Unfortunately, major advertisers will most likely barely notice if independent publishers and their monetization partners disappear from the CTV ecosystem. It’s already common practice for them to avoid open exchanges entirely, instead favoring direct deals with the top 10 or so platforms that make up 90% of streaming impressions.
In 2024, the IAB’s annual digital video ad spend and strategy report found that 28% of programmatic CTV buys were transacted through an open exchange or DSP, and 22% through an ad network. But by 2025, the combined open market for programmatic CTV transactions had shrunk to just 29%.
This shift toward direct integrations means that small publishers can no longer depend on RTB as a reliable form of revenue generation, whether they work with resellers or not.
As recently as three years ago, “you could live on programmatic,” said DangerTV’s Saralegui, but this is no longer the case.

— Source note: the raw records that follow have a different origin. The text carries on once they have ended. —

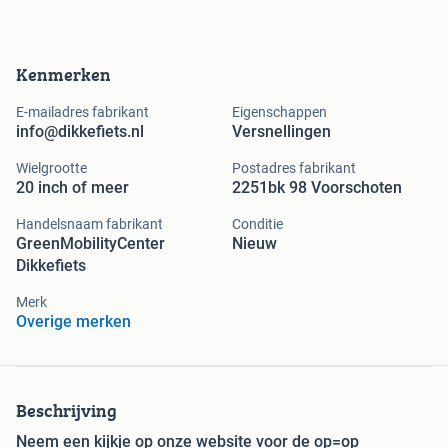
Kenmerken
E-mailadres fabrikant
Eigenschappen
info@dikkefiets.nl
Versnellingen
Wielgrootte
Postadres fabrikant
20 inch of meer
2251bk 98 Voorschoten
Handelsnaam fabrikant
Conditie
GreenMobilityCenter
Nieuw
Dikkefiets
Merk
Overige merken
Beschrijving
Neem een kijkje op onze website voor de op=op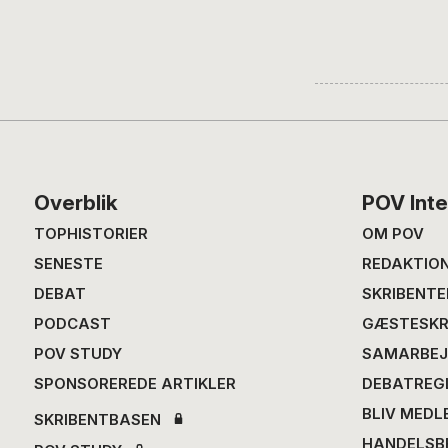
Footer
Overblik
POV Inte
TOPHISTORIER
OM POV
SENESTE
REDAKTIO
DEBAT
SKRIBENTE
PODCAST
GÆSTESKR
POV STUDY
SAMARBEJ
SPONSOREREDE ARTIKLER
DEBATREG
BLIV MEDL
SKRIBENTBASEN
HANDELSB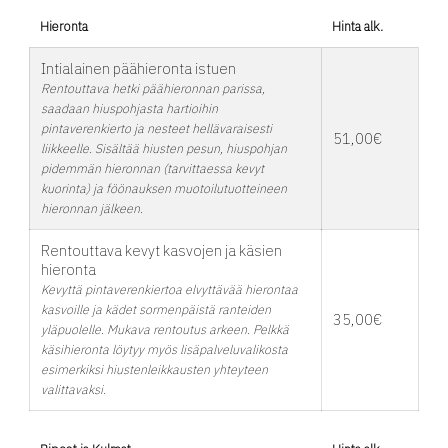
Hieronta
Hinta alk.
Intialainen päähieronta istuen
Rentouttava hetki päähieronnan parissa,
saadaan hiuspohjasta hartioihin
pintaverenkierto ja nesteet hellävaraisesti
51,00€
liikkeelle. Sisältää hiusten pesun, hiuspohjan
pidemmän hieronnan (tarvittaessa kevyt
kuorinta) ja föönauksen muotoilutuotteineen
hieronnan jälkeen.
Rentouttava kevyt kasvojen ja käsien
hieronta
Kevyttä pintaverenkiertoa elvyttävää hierontaa
kasvoille ja kädet sormenpäistä ranteiden
35,00€
yläpuolelle. Mukava rentoutus arkeen. Pelkkä
käsihieronta löytyy myös lisäpalveluvalikosta
esimerkiksi hiustenleikkausten yhteyteen
valittavaksi.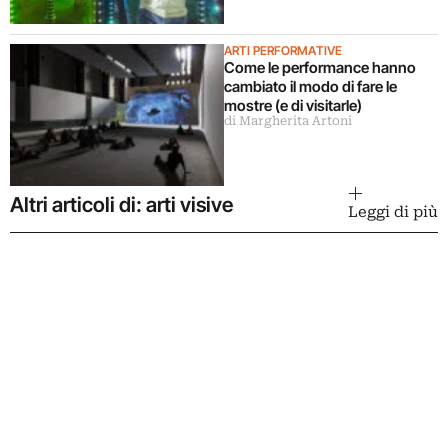
ARTI PERFORMATIVE
Come le performance hanno
cambiato il modo di fare le
mostre (e di visitarle)
di Margherita Artoni
Altri articoli di: arti visive
Leggi di più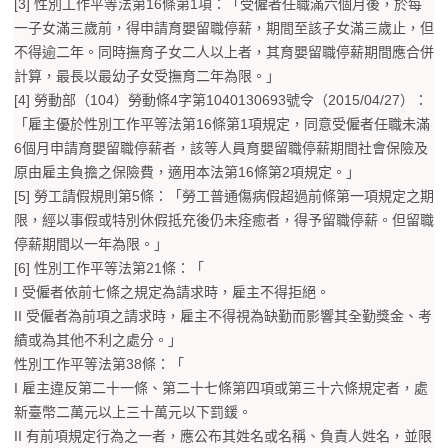
[3] 性別工作平等法第16條第1項：「受僱者任職滿六個月後，於每
一子女滿三歲前，得申請育嬰留職停薪，期間至該子女滿三歲止，但
不得逾二年。同時撫育子女二人以上者，其育嬰留職停薪期間應合併
計算，最長以最幼子女受撫育二年為限。」
[4] 勞動部（104）勞動條4字第1040130693號令（2015/04/27）：
「雇主優於性別工作平等法第16條第1項規定，同意受僱者任職未滿
6個月申請育嬰留職停薪者，該等人員育嬰留職停薪期間社會保險及
原由雇主負擔之保險費，適用本法第16條第2項規定。」
[5] 勞工請假規則第5條：「勞工普通傷病假超過前條第一項規定之期
限，經以事假或特別休假抵充後仍未痊癒者，得予留職停薪。但留職
停薪期間以一年為限。」
[6] 性別工作平等法第21條：「
I 受僱者依前七條之規定為請求時，雇主不得拒絕。
II 受僱者為前項之請求時，雇主不得視為缺勤而影響其全勤獎金、考
績或為其他不利之處分。」
性別工作平等法第38條：「
I 雇主違反第二十一條、第二十七條第四項或第三十六條規定者，處
新臺幣二萬元以上三十萬元以下罰鍰。
II 有前項規定行為之一者，應公布其姓名或名稱、負責人姓名，並限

Direct relationships with advertisers, private marketplaces and distribution platforms have become crucial.
But building and fostering direct ties – especially with diverse audiences in mind – could prove challenging in today’s political climate, where large brands are increasingly sensitive about taking public ownership of diversity initiatives for fear of possible government retaliation or, in some cases, consumer blowback..
“A lot of companies are afraid to stick their neck out because they’re worried about political backlash,” said Monteleone, a potential “death blow” for publishers already struggling from a sharp decline in DEI spending budgets.
Buyers need to “get more aggressive” about coming directly to publishers, who, in turn, need to demand better transparency and control over their inventory from larger media partners, TVIQ’s Ryan said.
In that vein, Ryan expects to see an uptick in publisher-led initiatives and cooperative partnerships to better address these challenges, such as the Framework for Publisher Empowerment that TVIQ released in October last year. In its current form, the framework outlines many of the challenges that publishers face in their dealings with streaming distribution platforms . It also offers suggestions for how to solve these issues, such as offering full transparency for why publisher inventory may be flagged for invalid traffic (IVT).
When publishers work together to create their own solutions, “you overcome some of the challenges that people have around working with intermediaries,” he said. “If it’s publishers working together, they’re not intermediaries.”